QotD: Marx was right about “alienation”

Filed under: Media, Quotations, Technology — Tags: , , , , — Nicholas @ 01:00

So, too, with alienation. Marx was talking about physical commodities — the guys who work in the widget factories can’t afford the widgets they make. Indeed, they never even see the finished widget as it rolls off the line — they are just a small cog in a big machine. But alienation is so much more profound than that, and more pervasive. Again, consider the laptop class. What are they connected to, other than their tiny social media bubbles? They have no real relationship even to their own physical body — just look at them, for pete’s sake. They’ve never done anything with their hands but type. And as for social relations, they’re so disconnected from other people that they will text people who are in the same room.

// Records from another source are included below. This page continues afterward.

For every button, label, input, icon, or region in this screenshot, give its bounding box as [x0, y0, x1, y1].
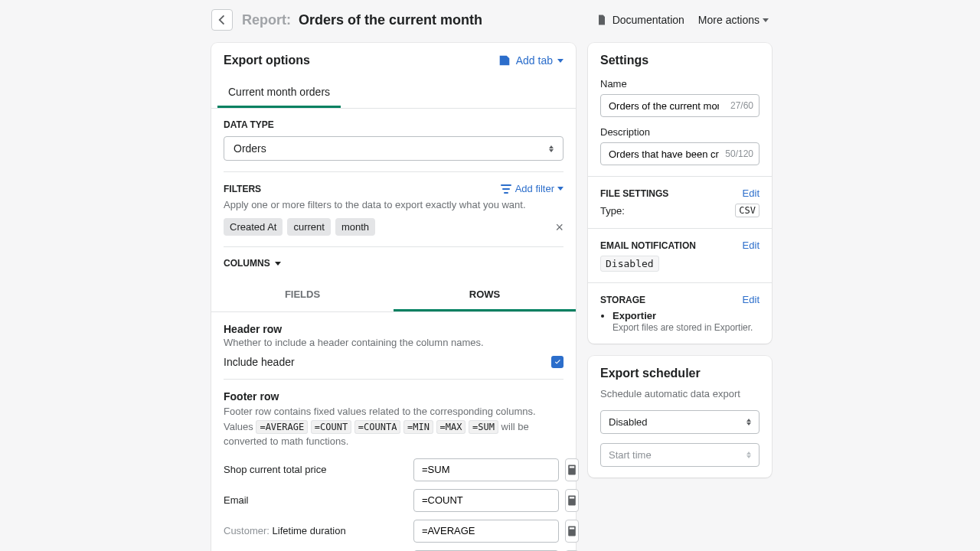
footer-row-input[interactable] [413, 458, 559, 481]
chevron-down-icon [557, 187, 564, 191]
data-type-label: DATA TYPE [224, 119, 564, 130]
filter-chip[interactable]: month [335, 218, 375, 236]
calculator-button[interactable] [565, 489, 579, 512]
calculator-icon [566, 464, 578, 476]
chevron-down-icon [275, 262, 281, 266]
footer-row-label: Email [224, 494, 407, 506]
filter-chip[interactable]: Created At [224, 218, 283, 236]
name-char-count: 27/60 [730, 100, 753, 111]
storage-label: STORAGE [600, 295, 645, 305]
filter-chip[interactable]: current [287, 218, 330, 236]
data-type-select[interactable]: Orders [224, 136, 564, 161]
file-type-label: Type: [600, 205, 625, 217]
footer-row-input[interactable] [413, 520, 559, 543]
columns-toggle[interactable]: COLUMNS [224, 258, 564, 269]
check-icon [554, 358, 562, 367]
scheduler-start-time-select[interactable]: Start time [600, 443, 760, 467]
scheduler-status-select[interactable]: Disabled [600, 410, 760, 434]
back-button[interactable] [211, 9, 233, 31]
header-row-desc: Whether to include a header containing t… [224, 337, 564, 348]
footer-row: Email [224, 489, 564, 512]
calculator-icon [566, 494, 578, 507]
footer-row: Customer: Lifetime duration [224, 520, 564, 543]
footer-row-title: Footer row [224, 390, 564, 403]
calculator-button[interactable] [565, 520, 579, 543]
select-toggle-icon [746, 452, 751, 458]
description-label: Description [600, 126, 760, 138]
scheduler-title: Export scheduler [600, 367, 760, 380]
title-prefix: Report: [242, 12, 291, 28]
email-notification-label: EMAIL NOTIFICATION [600, 240, 696, 251]
document-icon [596, 14, 608, 26]
edit-storage[interactable]: Edit [743, 294, 760, 305]
scheduler-desc: Schedule automatic data export [600, 388, 760, 399]
add-filter-button[interactable]: Add filter [500, 183, 564, 194]
filters-label: FILTERS [224, 184, 261, 194]
add-tab-button[interactable]: Add tab [498, 54, 564, 67]
tab-current-month-orders[interactable]: Current month orders [217, 78, 341, 108]
file-settings-label: FILE SETTINGS [600, 188, 668, 199]
select-toggle-icon [549, 145, 554, 152]
footer-row: Shop current total price [224, 458, 564, 481]
subtab-rows[interactable]: ROWS [394, 279, 576, 311]
chevron-down-icon [763, 18, 769, 22]
select-toggle-icon [746, 419, 751, 425]
add-tab-icon [498, 54, 511, 67]
header-row-title: Header row [224, 323, 564, 335]
edit-email-notification[interactable]: Edit [743, 240, 760, 251]
calculator-icon [566, 525, 578, 537]
filters-help: Apply one or more filters to the data to… [224, 199, 564, 210]
edit-file-settings[interactable]: Edit [743, 187, 760, 199]
calculator-button[interactable] [565, 458, 579, 481]
include-header-label: Include header [224, 356, 295, 368]
desc-char-count: 50/120 [725, 148, 753, 159]
remove-filter-button[interactable]: × [555, 220, 564, 234]
filter-icon [500, 184, 512, 194]
export-options-title: Export options [224, 54, 310, 67]
chevron-down-icon [557, 59, 564, 63]
more-actions-button[interactable]: More actions [698, 14, 769, 26]
settings-title: Settings [600, 54, 760, 67]
file-type-value: CSV [735, 204, 760, 217]
footer-row-label: Shop current total price [224, 464, 407, 475]
email-notification-value: Disabled [600, 256, 659, 272]
include-header-checkbox[interactable] [551, 356, 564, 368]
footer-row-desc: Footer row contains fixed values related… [224, 404, 564, 449]
documentation-link[interactable]: Documentation [596, 14, 684, 26]
page-title: Orders of the current month [299, 12, 482, 28]
arrow-left-icon [215, 13, 229, 27]
name-label: Name [600, 78, 760, 90]
subtab-fields[interactable]: FIELDS [211, 279, 394, 311]
footer-row-input[interactable] [413, 489, 559, 512]
footer-row-label: Customer: Lifetime duration [224, 525, 407, 536]
storage-item: Exportier Export files are stored in Exp… [612, 310, 760, 333]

No shit, I’ve seen it happen. And it’s even worse than that, because they think they’re being socially savvy. “Oh, Jayden is in the middle of a conversation with Brayden; I’ll just text him, so as not to interrupt.” But since people under forty are physically incapable of not checking their phone the minute it beeps at them, it’s not just an interruption, it’s an especially obnoxious one … and they have no idea. What we used to call the “soft skills” — the ability to come up to Jayden and Brayden, assess where the conversation’s going, and steer it in such a way as to get Jayden the info he needs organically — are totally gone.

You can test this for yourself. Just don’t answer the phone. Or a text. Seriously, try it. It’s tough, isn’t it? No matter where you are, the fucking thing dings, and you immediately grab for it. It takes real physical effort not to. It’s much, much easier to simply turn it off, and while I’m all for that — indeed, I’m for dropping it overboard in the Marianas Trench, or shooting it into deep space — try leaving it on, and only checking your text messages at a set time. It’ll keep until 3pm (your designated “check message” time), I promise. Or if it won’t — if it’s the wife asking you to pick up a gallon of milk on the way home — then you’ll learn a different lesson, the one about how we use crutches for some reason when we’ve got perfectly good legs.

That’s alienation, in the broadest and most significant sense. Since you are constantly available — since your time is now a commodity, that you’re constantly selling to the lowest bidder — your personal worth is zilch. You’re a message-answerer and milk-fetcher and all-purpose Guy Friday, to everyone, all the time. Even to — make that especially to — the people who supposedly love you, and respect you. Because who cares what you’re doing right now? The important thing is that milk, no?

Severian, “On Losing the Cold War”, Founding Questions, 2022-07-02.